Quem dá ciência dessas coisas é o doutor Paulo Bezerra que também tem queda e gosto por futebol, tanto assim que vê os jogos da África do Sul nos lajedos de sua Fazenda Pinturas, acariciado pela brisa que passa pelos pés de trapiás, aqui e acolá é sacudido pelas lembranças do tempo que jogava suas peladas no Ginásio Diocesano de Caicó, estimulado pelo Monsenhor Walfredo Gurgel. Esta sua carta é datada do dia 21 “de São João de 2010”. Aprenda, pois, caro leitor, tudo sobre a arte de plantar batatas, que não tem nada a ver com aquelas de Machado de Assis. E tem.
“Ao dar esta escrita por começada, cabra velho, eu, que não fui criado que nem batata na areia do rio, me arrescordei do que um repentista desembuchou depois de, por estirado tempo, ouvir as multiplicadas loas com as quais um vendedor anunciava a bondade das suas batatas postas à venda no caçuá. Foi assim: “Batata, batata doce / Batata que o povo gosta! / Um quilo dessa batata / Dá uns dez quilos de bosta”.

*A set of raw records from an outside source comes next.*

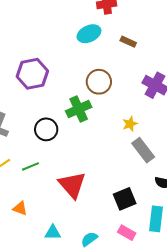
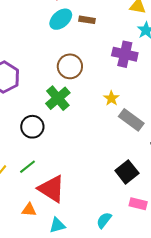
cyan ellipse: (89, 34) -> (61, 19), moved
red triangle: (72, 185) -> (52, 189), moved
cyan triangle: (53, 233) -> (57, 225), moved

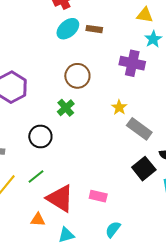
green cross: (58, 98) -> (66, 108), size x0.7
black square: (127, 172) -> (144, 169), moved
pink rectangle: (138, 204) -> (98, 196), moved

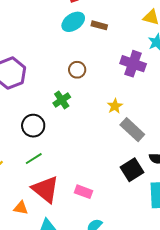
brown circle: (77, 76) -> (77, 70), size x0.7
green line: (36, 177) -> (34, 159), moved

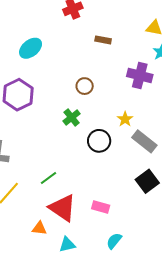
cyan ellipse: (73, 22) -> (31, 48), moved
black circle: (33, 126) -> (99, 141), moved

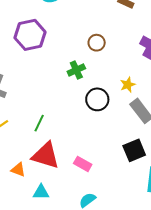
green line: (49, 178) -> (39, 123), turned -42
red triangle: (63, 208) -> (46, 155), turned -32

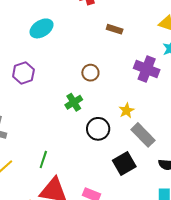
purple hexagon: (30, 35) -> (23, 73), size x0.7
black square: (134, 150) -> (124, 163), moved

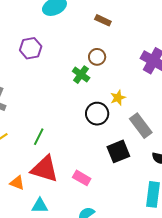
brown rectangle: (115, 29) -> (103, 20), moved
green cross: (74, 102) -> (81, 75), moved, turned -30
yellow star: (127, 111) -> (118, 98), moved

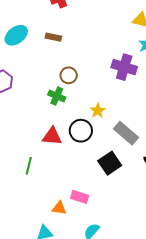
brown rectangle: (103, 20) -> (53, 37), moved
red triangle: (45, 169) -> (52, 136), moved, size x0.7
orange triangle: (17, 183) -> (59, 208), moved

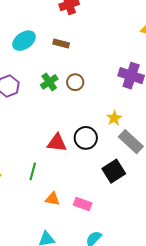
green cross: (57, 96) -> (49, 82), moved, turned 30
yellow star: (98, 111) -> (114, 118), moved
orange triangle: (59, 208) -> (52, 199), moved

Pois ela, pelo que me disseram, vem do Peru derna tempos muito distantes, coisa de uns 7 000 anos, havendo hoje uma variedade avantajada originária de uma só planta. E é de lá que vem a nossa batata-doce. Como-se-á em todos os lugares desse mundo e de múltiplas maneiras: cozida – acompanhada ou só -; assada dentro do chão como fazia o caboclo brabo; feito doce etc. e tal. É rica em carboidratos, em vitamina A e C e outras do complexo B. De quebra, a casca vai para a lata do porco ou para o terreiro das galinhas. Pois bem, tanto serve ao rico quanto ao pobre e ao bicho bruto e, nem só o tubérculo, mas a rama que é boa ração animal. Fala-se também em suas folhas verdes cozidas e temperadas como alimento humano.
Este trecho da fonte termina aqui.